* _Your task_:
Copy out every record below exactly as written, but leave out any pictures.

* _Provided records_:

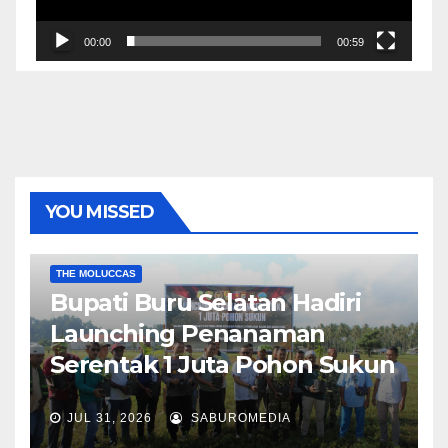
00:00
00:59
YOU MISSED
EKONOMI & BISNIS
POLITIK & PEMERINTAHAN
THE MOLUCCAS
Bupati Buru Selatan Hadiri
Launching Penanaman
Serentak 1 Juta Pohon Sukun
JUL 31, 2026
SABUROMEDIA
AMBON METRO
JURNALISME AKTIVIS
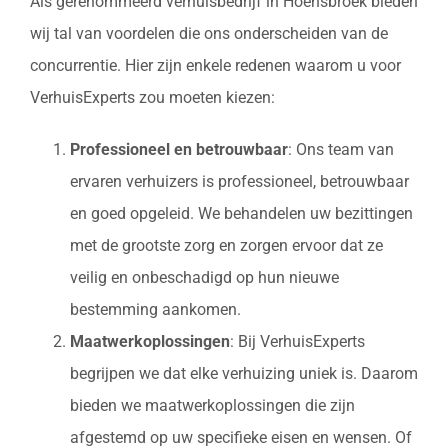
Als gerenommeerd verhuisbedrijf in Hoensbroek bieden
wij tal van voordelen die ons onderscheiden van de
concurrentie. Hier zijn enkele redenen waarom u voor
VerhuisExperts zou moeten kiezen:
Professioneel en betrouwbaar
: Ons team van
ervaren verhuizers is professioneel, betrouwbaar
en goed opgeleid. We behandelen uw bezittingen
met de grootste zorg en zorgen ervoor dat ze
veilig en onbeschadigd op hun nieuwe
bestemming aankomen.
Maatwerkoplossingen
: Bij VerhuisExperts
begrijpen we dat elke verhuizing uniek is. Daarom
bieden we maatwerkoplossingen die zijn
afgestemd op uw specifieke eisen en wensen. Of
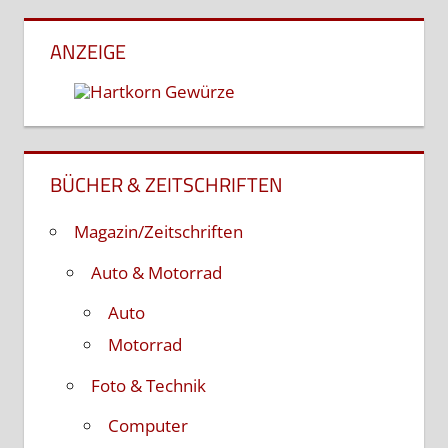
ANZEIGE
BÜCHER & ZEITSCHRIFTEN
Magazin/Zeitschriften
Auto & Motorrad
Auto
Motorrad
Foto & Technik
Computer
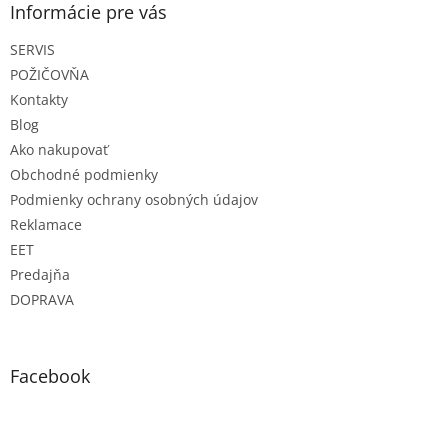
ä
Informácie pre vás
t
SERVIS
i
e
POŽIČOVŇA
Kontakty
Blog
Ako nakupovať
Obchodné podmienky
Podmienky ochrany osobných údajov
Reklamace
EET
Predajňa
DOPRAVA
Facebook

* _Solution for this exercise_:
00:00
00:59
YOU MISSED
EKONOMI & BISNIS
POLITIK & PEMERINTAHAN
THE MOLUCCAS
Bupati Buru Selatan Hadiri
Launching Penanaman
Serentak 1 Juta Pohon Sukun
JUL 31, 2026
SABUROMEDIA
AMBON METRO
JURNALISME AKTIVIS
Als gerenommeerd verhuisbedrijf in Hoensbroek bieden
wij tal van voordelen die ons onderscheiden van de
concurrentie. Hier zijn enkele redenen waarom u voor
VerhuisExperts zou moeten kiezen:
Professioneel en betrouwbaar
: Ons team van
ervaren verhuizers is professioneel, betrouwbaar
en goed opgeleid. We behandelen uw bezittingen
met de grootste zorg en zorgen ervoor dat ze
veilig en onbeschadigd op hun nieuwe
bestemming aankomen.
Maatwerkoplossingen
: Bij VerhuisExperts
begrijpen we dat elke verhuizing uniek is. Daarom
bieden we maatwerkoplossingen die zijn
afgestemd op uw specifieke eisen en wensen. Of
ANZEIGE
BÜCHER & ZEITSCHRIFTEN
Magazin/Zeitschriften
Auto & Motorrad
Auto
Motorrad
Foto & Technik
Computer
ä
Informácie pre vás
t
SERVIS
i
e
POŽIČOVŇA
Kontakty
Blog
Ako nakupovať
Obchodné podmienky
Podmienky ochrany osobných údajov
Reklamace
EET
Predajňa
DOPRAVA
Facebook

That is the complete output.